The internet revolutionized information sharing, allowing people all over the world to post content and distribute it among networks. But as the internet has grown,surveillance on the web has exploded as well. So one artist is encouraging people to forget the cloud and share information in a totally anonymous way.
In 2010, Berlin-based media artist Aram Bartholl started “Dead Drops,” his participatory file-sharing art project, by cementing a USB drive into a brick wall in New York City.
The term “dead drop” is generally used to describe a method of exchanging information in espionage, where one covert intelligence agent leaves information in a secret location for another spy to pick up. The concept holds true for each of the dead drops in Bartholl’s project, which allows people to anonymously leave files for anyone else to download onto their own devices.
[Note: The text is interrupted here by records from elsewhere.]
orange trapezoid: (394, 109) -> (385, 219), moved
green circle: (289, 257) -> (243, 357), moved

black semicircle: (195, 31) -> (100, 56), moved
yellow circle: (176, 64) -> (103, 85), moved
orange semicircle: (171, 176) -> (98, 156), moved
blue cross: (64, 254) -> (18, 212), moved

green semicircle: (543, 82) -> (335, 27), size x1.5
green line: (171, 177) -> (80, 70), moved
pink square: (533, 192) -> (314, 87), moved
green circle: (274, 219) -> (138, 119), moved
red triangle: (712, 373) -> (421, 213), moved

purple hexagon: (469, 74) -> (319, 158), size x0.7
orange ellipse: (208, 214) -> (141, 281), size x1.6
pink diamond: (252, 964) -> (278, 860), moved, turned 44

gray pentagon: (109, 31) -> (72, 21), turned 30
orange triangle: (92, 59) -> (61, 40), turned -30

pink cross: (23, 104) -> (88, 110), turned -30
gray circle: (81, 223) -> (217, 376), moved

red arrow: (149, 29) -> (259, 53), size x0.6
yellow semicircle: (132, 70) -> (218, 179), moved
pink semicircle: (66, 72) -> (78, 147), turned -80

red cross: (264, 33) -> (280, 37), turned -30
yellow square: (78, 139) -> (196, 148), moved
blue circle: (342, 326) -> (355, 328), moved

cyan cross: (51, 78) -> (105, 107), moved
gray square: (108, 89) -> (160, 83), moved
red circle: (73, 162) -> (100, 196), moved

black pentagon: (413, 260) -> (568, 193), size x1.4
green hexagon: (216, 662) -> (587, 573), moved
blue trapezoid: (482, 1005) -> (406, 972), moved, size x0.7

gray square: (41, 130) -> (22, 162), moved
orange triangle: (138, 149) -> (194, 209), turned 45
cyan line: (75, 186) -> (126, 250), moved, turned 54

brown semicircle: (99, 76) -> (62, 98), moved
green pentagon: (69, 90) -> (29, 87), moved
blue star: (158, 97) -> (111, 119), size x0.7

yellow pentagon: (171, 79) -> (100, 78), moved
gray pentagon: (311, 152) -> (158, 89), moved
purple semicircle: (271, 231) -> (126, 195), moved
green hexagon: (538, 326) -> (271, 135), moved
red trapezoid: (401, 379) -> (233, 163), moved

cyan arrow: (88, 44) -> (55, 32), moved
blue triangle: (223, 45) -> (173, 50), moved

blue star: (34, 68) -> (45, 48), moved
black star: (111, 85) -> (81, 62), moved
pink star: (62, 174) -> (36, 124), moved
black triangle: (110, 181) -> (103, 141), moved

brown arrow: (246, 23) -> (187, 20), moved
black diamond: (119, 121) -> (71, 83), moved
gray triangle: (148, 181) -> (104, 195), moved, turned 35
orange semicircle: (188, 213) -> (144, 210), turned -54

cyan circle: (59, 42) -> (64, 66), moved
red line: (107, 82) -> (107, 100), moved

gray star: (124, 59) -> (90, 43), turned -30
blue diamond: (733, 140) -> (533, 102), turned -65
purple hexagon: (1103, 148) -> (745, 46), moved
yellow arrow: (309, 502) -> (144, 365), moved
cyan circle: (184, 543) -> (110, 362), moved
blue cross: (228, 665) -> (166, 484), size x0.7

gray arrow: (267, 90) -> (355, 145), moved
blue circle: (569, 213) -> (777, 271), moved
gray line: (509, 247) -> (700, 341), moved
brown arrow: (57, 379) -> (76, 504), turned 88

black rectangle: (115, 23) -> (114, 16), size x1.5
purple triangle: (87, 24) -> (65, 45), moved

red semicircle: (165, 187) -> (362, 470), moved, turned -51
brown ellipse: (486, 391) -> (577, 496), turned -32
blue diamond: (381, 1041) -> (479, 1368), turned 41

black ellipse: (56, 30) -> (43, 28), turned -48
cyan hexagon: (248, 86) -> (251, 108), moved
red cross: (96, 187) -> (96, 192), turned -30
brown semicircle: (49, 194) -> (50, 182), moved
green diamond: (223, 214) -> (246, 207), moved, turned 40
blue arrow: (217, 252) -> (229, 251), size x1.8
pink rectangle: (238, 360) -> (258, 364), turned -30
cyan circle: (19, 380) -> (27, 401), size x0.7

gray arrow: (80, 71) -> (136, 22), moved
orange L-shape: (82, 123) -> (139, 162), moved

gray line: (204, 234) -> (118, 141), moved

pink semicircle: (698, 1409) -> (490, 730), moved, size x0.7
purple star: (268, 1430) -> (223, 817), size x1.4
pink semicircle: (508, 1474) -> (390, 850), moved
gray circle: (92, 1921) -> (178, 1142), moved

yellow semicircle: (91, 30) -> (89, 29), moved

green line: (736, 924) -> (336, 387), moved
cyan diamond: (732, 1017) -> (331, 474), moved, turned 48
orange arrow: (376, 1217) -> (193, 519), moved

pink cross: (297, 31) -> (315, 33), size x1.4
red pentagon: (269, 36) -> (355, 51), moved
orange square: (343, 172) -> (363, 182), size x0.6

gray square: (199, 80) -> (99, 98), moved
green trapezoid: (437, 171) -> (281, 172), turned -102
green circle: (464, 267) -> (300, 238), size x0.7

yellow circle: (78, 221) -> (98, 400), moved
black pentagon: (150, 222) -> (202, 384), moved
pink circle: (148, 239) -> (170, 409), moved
“’Dead Drops’ is an offline file sharing network,” Bartholl told The Huffington Post. To create his drops, he takes a USB key, cements it into a wall, and then invites anyone and everyone to visit the key with a computer or laptop ― to either access the existing files on the USB or leave files of their own. Bartholl, whose project wasfeatured at New York City’s Museum of Modern Art in 2011, said the increasing surveillance on the web pushed him to start the project.
“I think the internet is at a very critical moment where it’s very centralized to big commercial services, which are very much controlled,” he said, “and then the open part of the internet is kind of getting smaller and smaller.”
The completely unregulated nature of Bartholl’s dead drops has allowed for the proliferation of innocuous media like photos, but has also created a space for darker things as well. According to The Guardian, a German journalist found plans for a bomb, directions for producing crystal meth, and recipes for poison at one of the dead drops in Cologne in 2015.
The project is still growing. Since its inception, citizens all over the world have added to Bartholl’s network of USB devices. Thus far, people have created more than 1,700 dead drops across six continents and exchanged 12,000 GB of data.
“I think the beauty lies in [the idea] that we don’t know what’s on there and then the data that’s on there very much reflects the people who’ve been there before,” he said. “There’s a personal connection appearing when you’re looking at the contents.”
Bartholl said the art project is essentially an “adventure game” that motivates those in the know to hunt for each dead drop location, but it’s also about serving a bigger mission and making truly decentralized information accessible to anyone.
“There’s still an open place where you can leave any information and there’s no control about what you do,” he said.